You probably know few people who have been on lithium. I was a bit scared. This seemed like crossing a line to me, from “everyday crazy” into “serious crazy.”

However, when it comes to my mental health, I have always tried to be a “good patient.” Meaning I would always try to be honest, do the work, take the pills. Not be that crazy obstructive patient the doctor can blame for not getting better. I never wanted it to be my fault I didn’t get better.

I took the lithium. All it did was make me more depressed. Apparently this is quite common, and the usual response is to take it along with another anti-depressant like Wellbutrin. I took both. I was still depressed, and I wasn’t necessarily more stable, which was the supposed intention.
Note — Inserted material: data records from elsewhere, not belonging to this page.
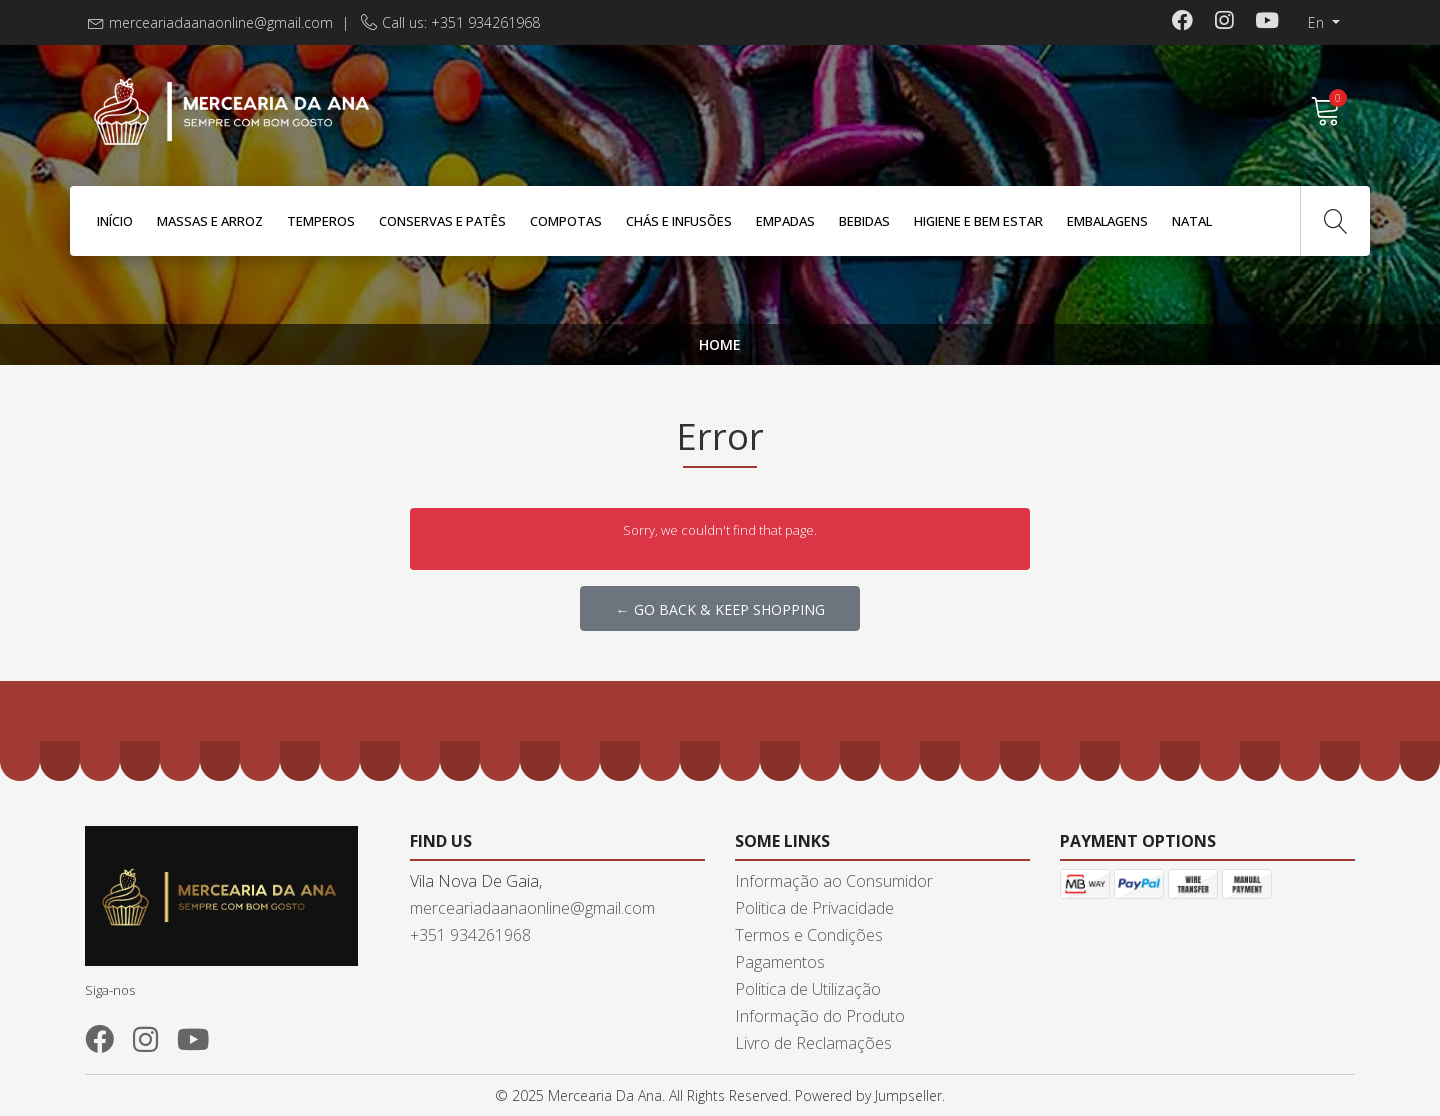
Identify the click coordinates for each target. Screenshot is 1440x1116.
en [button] (1318, 22)
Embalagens (1107, 221)
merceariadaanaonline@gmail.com (221, 22)
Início (115, 221)
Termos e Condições (809, 935)
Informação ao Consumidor (834, 881)
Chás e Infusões (679, 221)
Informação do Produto (820, 1016)
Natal (1192, 221)
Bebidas (864, 221)
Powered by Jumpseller (868, 1095)
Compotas (566, 221)
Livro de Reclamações (813, 1043)
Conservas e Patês (442, 221)
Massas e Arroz (210, 221)
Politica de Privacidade (814, 908)
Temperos (321, 221)
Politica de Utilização (808, 989)
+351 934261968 (470, 935)
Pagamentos (780, 962)
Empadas (785, 221)
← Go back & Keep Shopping (720, 609)
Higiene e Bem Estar (978, 221)
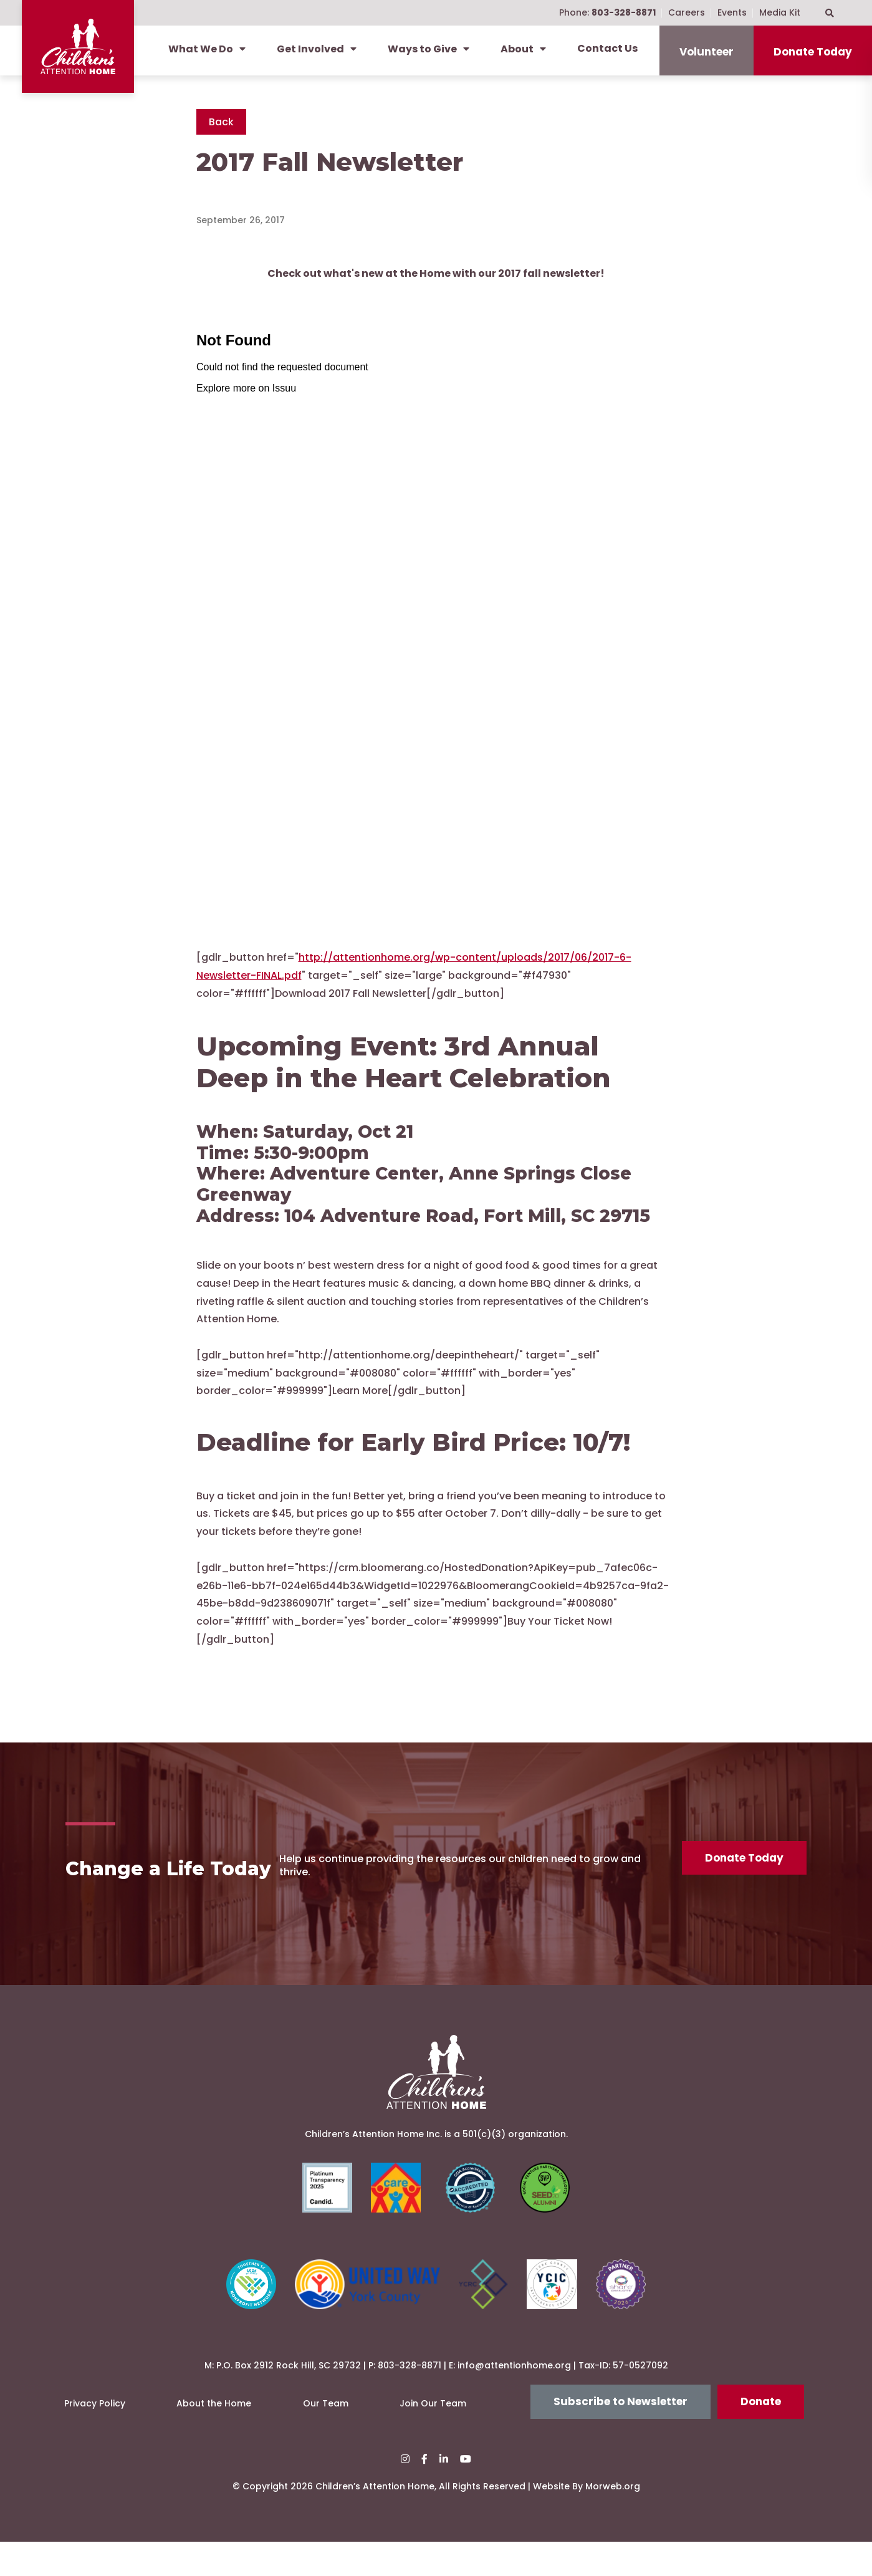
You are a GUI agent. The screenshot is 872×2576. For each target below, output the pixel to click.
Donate (760, 2435)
At this point, I kind of figured my doctor would reevaluate. Go back to basic premises, you know? The typical treatment regimen wasn’t working, so she could have started over. But she didn’t. She just kept trying to up the dosage of things or add drugs.
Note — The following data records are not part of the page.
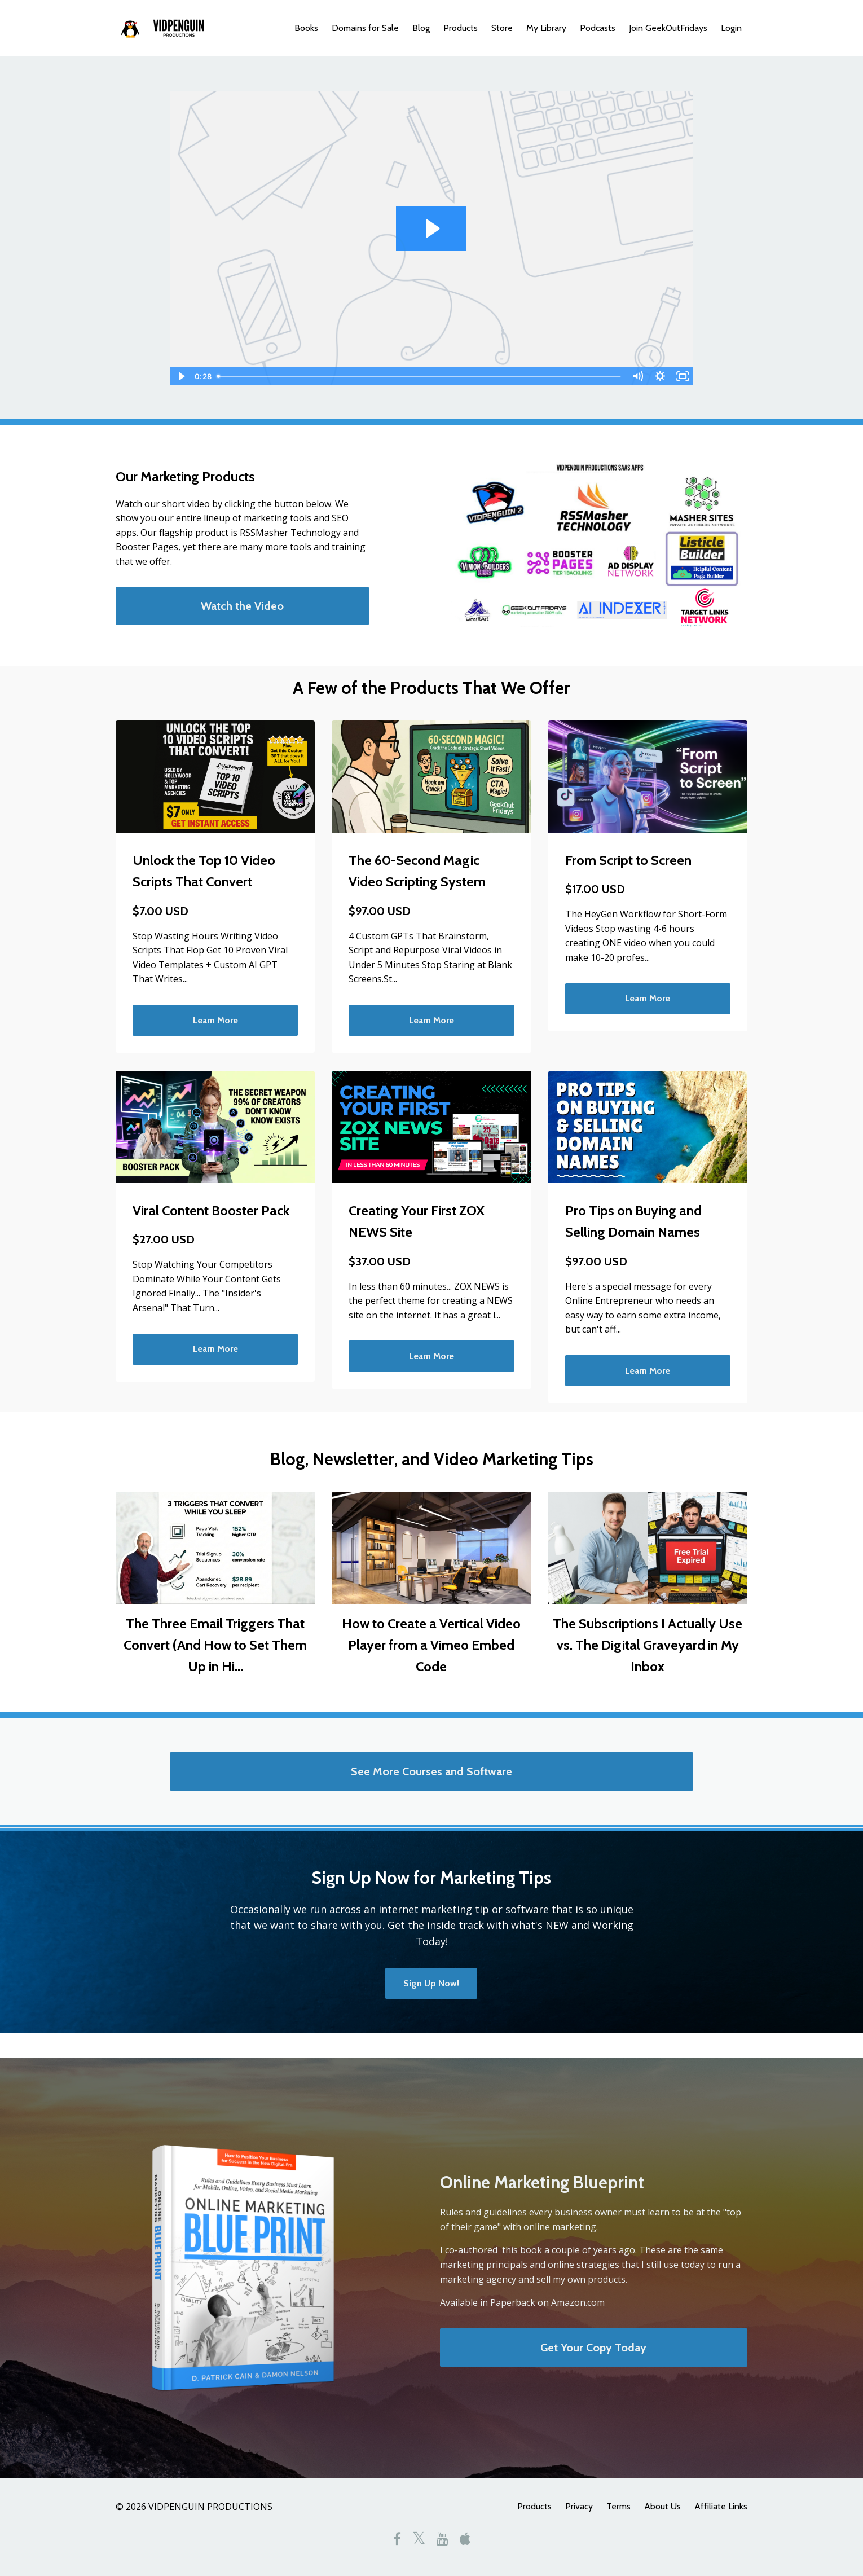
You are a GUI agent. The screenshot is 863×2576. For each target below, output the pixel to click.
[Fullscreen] (682, 376)
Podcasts (597, 28)
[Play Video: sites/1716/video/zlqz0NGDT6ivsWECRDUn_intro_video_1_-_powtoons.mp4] (431, 228)
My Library (546, 28)
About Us (662, 2506)
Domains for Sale (365, 28)
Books (306, 28)
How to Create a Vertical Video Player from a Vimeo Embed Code (431, 1645)
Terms (618, 2506)
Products (460, 28)
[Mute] (637, 376)
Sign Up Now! (431, 1983)
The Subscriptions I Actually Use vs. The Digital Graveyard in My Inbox (647, 1645)
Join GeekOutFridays (668, 28)
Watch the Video (242, 606)
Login (731, 28)
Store (502, 28)
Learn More (215, 1020)
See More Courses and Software (431, 1771)
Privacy (579, 2506)
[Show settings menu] (660, 376)
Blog (421, 28)
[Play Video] (180, 376)
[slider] (419, 376)
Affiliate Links (720, 2506)
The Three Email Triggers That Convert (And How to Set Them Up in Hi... (215, 1645)
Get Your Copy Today (593, 2347)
I should have fired that doctor.

However, I didn’t. I was a wreck. I didn’t know if she was right, and I was just being a difficult patient. I didn’t have enough faith in myself at the time to stare that woman in the face and tell her, with all her experience and her degrees, that I thought she was doing something wrong.

I now think that the “highs” were anxiety as opposed to mania. So I have a combination of anxiety and depression. But I could be wrong. I could still be wrong. I just didn’t have the strength to argue with the expert.

In the end, I knew we were moving because of my husband’s work, so I just survived until it was time to move. Got a new psychiatrist – even had her recommend someone.

When we moved, my new psychiatrist looked at my patient history and was quietly surprised at my diagnosis and my medications.

I was so relieved when he agreed to start reducing my dose of lithium, something my other psychiatrist had resisted strongly.

I immediately felt lighter.

Things got better. My psychiatrist agreed to try tapering off all the medication gradually, since my husband and I wanted to start a family. I had reduced my work stress to almost zero, which had helped my mood a lot.

Over two years later, here I am.

I have a one year old daughter. She is amazing.

I made it through my entire pregnancy and her first year without any medication. I’m happy about that – even though I know many women choose to take medication. I was ready to take the meds if I needed them, and I’ve been in therapy the whole time.

Without medication I am less resilient, less able to handle things than otherwise. I will go back to some kind of anti-depressant again at some point, most likely. I’ve accepted that. I’ve accepted that I will probably never be “cured.”

I’ve also accepted that a diagnosis that explains everything is probably not in the cards for me. I have both depression and anxiety. I have really good days, too. Whether those “good days” are hypomania associated with some variant of bipolar disorder doesn’t, in the end, matter as much as I once thought. Maybe that psychiatrist was right – I am bipolar. Maybe she misinterpreted anxiety as hypomania.

Being able to do the things that matter to me is what matters. When a diagnosis and a treatment schedule wasn’t helping, it was a problem rather than a solution.

A diagnosis can be a powerful thing. It can be like the Rosetta stone that makes your whole life suddenly make sense. It can be a lifeline connecting you to others like you. It can be a roadmap that guides treatment and drug choices.

Or it can be an albatross around your neck. Or it can simply be a dead end.